(Page segmentation data)
--- --- ---
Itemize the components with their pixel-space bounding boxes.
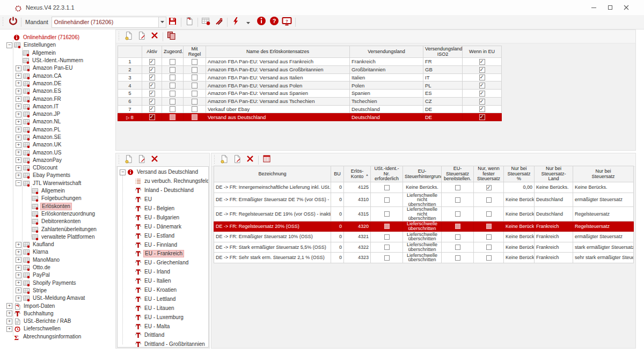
- checkbox-unchecked[interactable]: [192, 59, 197, 65]
- checkbox-checked[interactable]: [479, 59, 485, 65]
- expand-plus-icon[interactable]: +: [16, 257, 21, 263]
- sidebar-item-import-daten[interactable]: +Import-Daten: [4, 302, 115, 309]
- cell-mit_regel[interactable]: [184, 82, 206, 90]
- cell-ustid[interactable]: [371, 253, 403, 263]
- table-row[interactable]: DE -> FR: Regelsteuersatz DE 19% (vor OS…: [214, 207, 634, 221]
- cell-ber[interactable]: [442, 232, 474, 242]
- checkbox-unchecked[interactable]: [192, 75, 197, 80]
- checkbox-unchecked[interactable]: [486, 234, 492, 240]
- checkbox-unchecked[interactable]: [486, 211, 492, 217]
- cell-ber[interactable]: [442, 207, 474, 221]
- table-row[interactable]: DE -> FR: Sehr stark erm. Steuersatz 2,1…: [214, 253, 634, 263]
- sidebar-item-folgebuchungen[interactable]: Folgebuchungen: [4, 195, 115, 202]
- column-header-num[interactable]: [118, 46, 142, 58]
- checkbox-unchecked[interactable]: [192, 91, 197, 97]
- table-row[interactable]: DE -> FR: Regelsteuersatz 20% (OSS)04320…: [214, 221, 634, 232]
- sidebar-item-amazon-nl[interactable]: +Amazon.NL: [4, 118, 115, 125]
- checkbox-checked[interactable]: [486, 185, 492, 190]
- detail-tree-item-eu-luxemburg[interactable]: EU - Luxemburg: [118, 313, 208, 322]
- sidebar-item-ebay-payments[interactable]: +Ebay Payments: [4, 172, 115, 179]
- sidebar-item-stripe[interactable]: +Stripe: [4, 287, 115, 294]
- column-header-zugeord[interactable]: Zugeord.: [162, 46, 184, 58]
- cell-mit_regel[interactable]: [184, 113, 206, 121]
- column-header-land[interactable]: Nur bei Steuersatz-Land: [535, 166, 573, 182]
- checkbox-unchecked[interactable]: [170, 91, 175, 97]
- cell-ustid[interactable]: [371, 207, 403, 221]
- table-row[interactable]: 3Amazon FBA Pan-EU: Versand aus ItalienI…: [118, 73, 502, 82]
- checkbox-unchecked[interactable]: [384, 255, 390, 261]
- tree-delete-button[interactable]: [148, 154, 161, 166]
- column-header-pct[interactable]: Nur bei Steuersatz %: [504, 166, 535, 182]
- column-header-name[interactable]: Name des Erlöskontensatzes: [206, 46, 350, 58]
- cell-mit_regel[interactable]: [184, 105, 206, 113]
- cell-aktiv[interactable]: [142, 73, 162, 82]
- checkbox-unchecked[interactable]: [455, 245, 460, 250]
- sidebar-item-abrechnungsinformation[interactable]: ΣAbrechnungsinformation: [4, 333, 115, 341]
- checkbox-checked[interactable]: [479, 67, 485, 73]
- expand-plus-icon[interactable]: +: [16, 280, 21, 286]
- cell-aktiv[interactable]: [142, 58, 162, 66]
- expand-plus-icon[interactable]: +: [16, 287, 21, 293]
- sidebar-item-amazon-jp[interactable]: +Amazon.JP: [4, 110, 115, 118]
- checkbox-checked[interactable]: [479, 114, 485, 120]
- expand-plus-icon[interactable]: +: [6, 319, 12, 324]
- checkbox-unchecked[interactable]: [455, 234, 460, 240]
- cell-ustid[interactable]: [371, 242, 403, 253]
- sidebar-item-zahlarten-berleitungen[interactable]: Zahlartenüberleitungen: [4, 225, 115, 233]
- toolbar-grip[interactable]: [118, 32, 120, 41]
- detail-tree-item-eu-frankreich[interactable]: EU - Frankreich: [118, 249, 208, 258]
- checkbox-unchecked[interactable]: [170, 83, 175, 88]
- sidebar-item-erl-skontenzuordnung[interactable]: Erlöskontenzuordnung: [4, 210, 115, 218]
- cell-mit_regel[interactable]: [184, 90, 206, 98]
- detail-tree-item-eu[interactable]: EU: [118, 195, 208, 204]
- detail-edit-button[interactable]: [231, 154, 244, 166]
- cell-ber[interactable]: [442, 221, 474, 232]
- detail-tree-item-eu-litauen[interactable]: EU - Litauen: [118, 304, 208, 313]
- expand-plus-icon[interactable]: +: [16, 272, 21, 278]
- column-header-eu[interactable]: Wenn in EU: [463, 46, 502, 58]
- cell-aktiv[interactable]: [142, 65, 162, 73]
- expand-plus-icon[interactable]: +: [6, 303, 12, 309]
- checkbox-checked[interactable]: [479, 99, 485, 105]
- cell-aktiv[interactable]: [142, 97, 162, 105]
- table-row[interactable]: 1Amazon FBA Pan-EU: Versand aus Frankrei…: [118, 58, 502, 66]
- detail-tree-item-eu-estland[interactable]: EU - Estland: [118, 231, 208, 240]
- expand-plus-icon[interactable]: +: [16, 96, 21, 102]
- checkbox-unchecked[interactable]: [170, 59, 175, 65]
- cell-eu[interactable]: [463, 82, 502, 90]
- sidebar-item-erl-skonten[interactable]: Erlöskonten: [4, 203, 115, 210]
- collapse-minus-icon[interactable]: −: [6, 42, 12, 48]
- expand-plus-icon[interactable]: +: [16, 73, 21, 79]
- detail-tree-item-eu-finnland[interactable]: EU - Finnland: [118, 240, 208, 249]
- detail-tree-item-eu-lettland[interactable]: EU - Lettland: [118, 294, 208, 304]
- checkbox-unchecked[interactable]: [486, 224, 492, 229]
- column-header-ber[interactable]: EU-Steuersatz bereitstellen.: [442, 166, 474, 182]
- checkbox-unchecked[interactable]: [192, 67, 197, 73]
- column-header-land[interactable]: Versendungsland: [350, 46, 423, 58]
- expand-plus-icon[interactable]: +: [16, 80, 21, 86]
- cell-aktiv[interactable]: [142, 105, 162, 113]
- sidebar-item-ust-meldung-amavat[interactable]: +USt.-Meldung Amavat: [4, 294, 115, 302]
- expand-plus-icon[interactable]: +: [16, 165, 21, 171]
- column-header-fest[interactable]: Nur, wenn fester Steuersatz: [474, 166, 504, 182]
- checkbox-checked[interactable]: [479, 106, 485, 112]
- expand-plus-icon[interactable]: +: [16, 88, 21, 94]
- sidebar-item-verwaltete-plattformen[interactable]: verwaltete Plattformen: [4, 233, 115, 241]
- detail-tree-item-eu-griechenland[interactable]: EU - Griechenland: [118, 258, 208, 268]
- detail-tree-item-eu-italien[interactable]: EU - Italien: [118, 277, 208, 286]
- column-header-mit_regel[interactable]: Mit Regel: [184, 46, 206, 58]
- table-row[interactable]: DE -> FR: Ermäßigter Steuersatz 10% (OSS…: [214, 232, 634, 242]
- cell-ustid[interactable]: [371, 182, 403, 193]
- cell-ustid[interactable]: [371, 193, 403, 207]
- cell-eu[interactable]: [463, 97, 502, 105]
- checkbox-checked[interactable]: [479, 75, 485, 80]
- cell-ber[interactable]: [442, 242, 474, 253]
- detail-tree-item-zu-verbuch-rechnungsfelder[interactable]: zu verbuch. Rechnungsfelder: [118, 177, 208, 186]
- mandant-combobox[interactable]: Onlinehändler (716206): [52, 17, 166, 28]
- sidebar-item-onlineh-ndler-716206[interactable]: Onlinehändler (716206): [4, 34, 115, 41]
- sidebar-item-amazon-uk[interactable]: +Amazon.UK: [4, 141, 115, 149]
- cell-aktiv[interactable]: [142, 113, 162, 121]
- cell-eu[interactable]: [463, 65, 502, 73]
- cell-zugeord[interactable]: [162, 58, 184, 66]
- cell-ber[interactable]: [442, 193, 474, 207]
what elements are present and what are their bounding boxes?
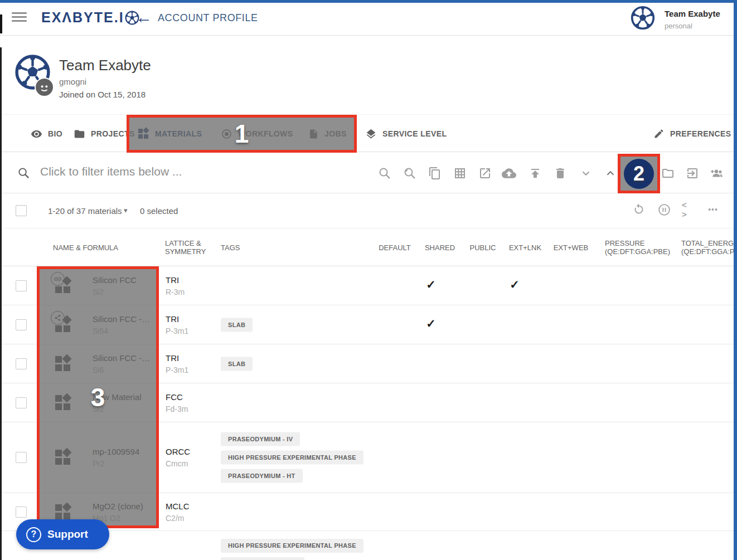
tag-chip: PRASEODYMIUM - HT bbox=[221, 469, 303, 483]
col-pressure[interactable]: PRESSURE (QE:DFT:GGA:PBE) bbox=[605, 228, 675, 266]
lattice-type: TRI bbox=[166, 353, 188, 363]
tab-preferences[interactable]: PREFERENCES bbox=[653, 115, 731, 153]
select-all-checkbox[interactable] bbox=[16, 205, 27, 216]
publish-icon[interactable] bbox=[528, 166, 542, 181]
annotation-box-2: 2 bbox=[618, 154, 660, 193]
row-checkbox[interactable] bbox=[16, 397, 27, 408]
annotation-number-1: 1 bbox=[235, 119, 249, 149]
col-public[interactable]: PUBLIC bbox=[462, 228, 503, 266]
cloud-upload-icon[interactable] bbox=[502, 166, 516, 181]
window-accent-right bbox=[734, 0, 737, 560]
lattice-type: TRI bbox=[166, 275, 185, 285]
tab-service-level[interactable]: SERVICE LEVEL bbox=[365, 115, 447, 153]
col-ext-lnk[interactable]: EXT+LNK bbox=[503, 228, 547, 266]
table-header: NAME & FORMULA LATTICE & SYMMETRY TAGS D… bbox=[0, 228, 737, 266]
row-checkbox[interactable] bbox=[16, 452, 27, 463]
grid-view-icon[interactable] bbox=[453, 166, 467, 181]
col-tags[interactable]: TAGS bbox=[221, 228, 240, 266]
lattice-type: FCC bbox=[166, 392, 188, 402]
exit-to-app-icon[interactable] bbox=[685, 166, 700, 181]
eye-icon bbox=[31, 128, 42, 140]
tag-chip: HIGH PRESSURE EXPERIMENTAL PHASE bbox=[221, 539, 363, 553]
tag-chip: SLAB bbox=[221, 318, 253, 332]
check-icon: ✓ bbox=[409, 278, 453, 291]
more-options-icon[interactable]: ••• bbox=[706, 202, 720, 217]
layers-icon bbox=[365, 128, 377, 140]
row-checkbox[interactable] bbox=[16, 280, 27, 291]
app-header: EXΛBYTE.I ← ACCOUNT PROFILE Team Exabyte… bbox=[0, 0, 737, 36]
tab-service-level-label: SERVICE LEVEL bbox=[382, 129, 447, 138]
delete-icon[interactable] bbox=[553, 166, 568, 181]
background-window-sliver bbox=[0, 14, 2, 33]
selected-count: 0 selected bbox=[140, 206, 178, 216]
tab-projects[interactable]: PROJECTS bbox=[74, 115, 135, 153]
lattice-type: ORCC bbox=[166, 447, 190, 456]
items-count: 1-20 of 37 materials bbox=[48, 206, 122, 216]
tag-chip-partial bbox=[221, 557, 304, 560]
tag-chip: PRASEODYMIUM - IV bbox=[221, 432, 300, 446]
row-checkbox[interactable] bbox=[16, 319, 27, 330]
lattice-type: MCLC bbox=[166, 501, 190, 511]
symmetry-group: P-3m1 bbox=[166, 327, 188, 335]
tag-chip: HIGH PRESSURE EXPERIMENTAL PHASE bbox=[221, 451, 363, 465]
annotation-box-1: 1 bbox=[127, 115, 357, 153]
col-total-energy[interactable]: TOTAL_ENERGY (QE:DFT:GGA:PBE) bbox=[681, 228, 737, 266]
copy-icon[interactable] bbox=[428, 166, 442, 181]
exabyte-logo[interactable]: EXΛBYTE.I bbox=[41, 9, 139, 26]
col-shared[interactable]: SHARED bbox=[418, 228, 462, 266]
background-window-sliver bbox=[0, 47, 2, 560]
code-icon[interactable]: < > bbox=[682, 202, 696, 217]
tab-bio[interactable]: BIO bbox=[31, 115, 62, 153]
symmetry-group: P-3m1 bbox=[166, 366, 188, 374]
account-name: Team Exabyte bbox=[665, 9, 720, 18]
annotation-number-3: 3 bbox=[91, 382, 105, 412]
annotation-circle: 2 bbox=[624, 159, 654, 189]
row-checkbox[interactable] bbox=[16, 507, 27, 518]
logo-text: EXΛBYTE.I bbox=[41, 9, 124, 26]
check-icon: ✓ bbox=[492, 278, 537, 291]
pause-icon[interactable] bbox=[657, 202, 671, 217]
tab-bio-label: BIO bbox=[48, 129, 62, 138]
back-arrow-icon[interactable]: ← bbox=[135, 8, 152, 27]
open-in-new-icon[interactable] bbox=[478, 166, 492, 181]
refresh-icon[interactable] bbox=[632, 202, 646, 217]
filter-input[interactable]: Click to filter items below ... bbox=[40, 165, 352, 178]
folder-move-icon[interactable] bbox=[661, 166, 675, 181]
folder-icon bbox=[74, 128, 85, 140]
annotation-number-2: 2 bbox=[633, 162, 644, 186]
search-action-icon[interactable] bbox=[377, 166, 392, 181]
symmetry-group: Fd-3m bbox=[166, 405, 188, 413]
row-checkbox[interactable] bbox=[16, 358, 27, 369]
symmetry-group: R-3m bbox=[166, 288, 185, 296]
col-ext-web[interactable]: EXT+WEB bbox=[547, 228, 595, 266]
col-default[interactable]: DEFAULT bbox=[372, 228, 417, 266]
account-profile-page: EXΛBYTE.I ← ACCOUNT PROFILE Team Exabyte… bbox=[0, 0, 737, 560]
window-accent-top bbox=[0, 0, 737, 3]
profile-name: Team Exabyte bbox=[59, 57, 151, 74]
list-controls-bar: 1-20 of 37 materials ▾ 0 selected < > ••… bbox=[0, 193, 737, 228]
tab-preferences-label: PREFERENCES bbox=[670, 129, 731, 138]
col-name-formula[interactable]: NAME & FORMULA bbox=[53, 228, 118, 266]
group-add-icon[interactable] bbox=[710, 166, 724, 181]
count-dropdown-caret-icon[interactable]: ▾ bbox=[124, 206, 128, 215]
table-row[interactable]: HIGH PRESSURE EXPERIMENTAL PHASE bbox=[0, 531, 737, 560]
profile-tab-bar: BIO PROJECTS MATERIALS WORKFLOWS JOBS SE… bbox=[0, 114, 737, 152]
page-title: ACCOUNT PROFILE bbox=[158, 12, 258, 24]
account-type: personal bbox=[665, 22, 692, 30]
chevron-up-icon[interactable] bbox=[603, 166, 618, 181]
lattice-type: TRI bbox=[166, 314, 188, 324]
support-button[interactable]: ? Support bbox=[16, 519, 109, 549]
menu-icon[interactable] bbox=[12, 12, 27, 23]
check-icon: ✓ bbox=[409, 317, 453, 330]
symmetry-group: Cmcm bbox=[166, 459, 190, 468]
account-avatar[interactable] bbox=[631, 6, 655, 30]
col-lattice-symmetry[interactable]: LATTICE & SYMMETRY bbox=[165, 228, 207, 266]
search-again-icon[interactable] bbox=[403, 166, 417, 181]
user-face-badge-icon bbox=[35, 77, 54, 97]
tag-chip: SLAB bbox=[221, 357, 253, 371]
question-icon: ? bbox=[26, 527, 41, 542]
profile-username: gmogni bbox=[59, 77, 86, 86]
chevron-down-icon[interactable] bbox=[579, 166, 593, 181]
profile-joined-date: Joined on Oct 15, 2018 bbox=[59, 90, 146, 99]
support-label: Support bbox=[47, 528, 88, 540]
--- --- ---
## Task item
For the records above, state how many lines contain "window", and nothing more.

## Response
4